Exercise objective
Tally every line of the material where "Online" occurs, then write the total by itself.

Records
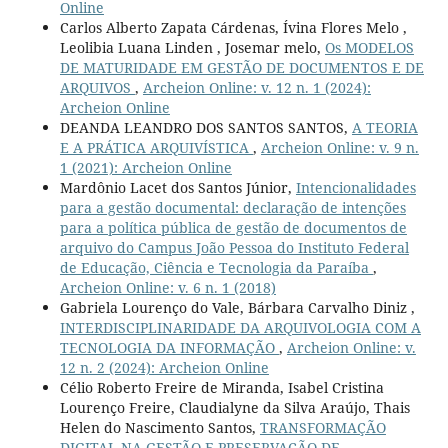
Online
Carlos Alberto Zapata Cárdenas, Ívina Flores Melo ,
Leolibia Luana Linden , Josemar melo,
Os MODELOS
DE MATURIDADE EM GESTÃO DE DOCUMENTOS E DE
ARQUIVOS
,
Archeion Online: v. 12 n. 1 (2024):
Archeion Online
DEANDA LEANDRO DOS SANTOS SANTOS,
A TEORIA
E A PRÁTICA ARQUIVÍSTICA
,
Archeion Online: v. 9 n.
1 (2021): Archeion Online
Mardônio Lacet dos Santos Júnior,
Intencionalidades
para a gestão documental: declaração de intenções
para a política pública de gestão de documentos de
arquivo do Campus João Pessoa do Instituto Federal
de Educação, Ciência e Tecnologia da Paraíba
,
Archeion Online: v. 6 n. 1 (2018)
Gabriela Lourenço do Vale, Bárbara Carvalho Diniz ,
INTERDISCIPLINARIDADE DA ARQUIVOLOGIA COM A
TECNOLOGIA DA INFORMAÇÃO
,
Archeion Online: v.
12 n. 2 (2024): Archeion Online
Célio Roberto Freire de Miranda, Isabel Cristina
Lourenço Freire, Claudialyne da Silva Araújo, Thais
Helen do Nascimento Santos,
TRANSFORMAÇÃO
DIGITAL NA GESTÃO E PRESERVAÇÃO DE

Exercise response
8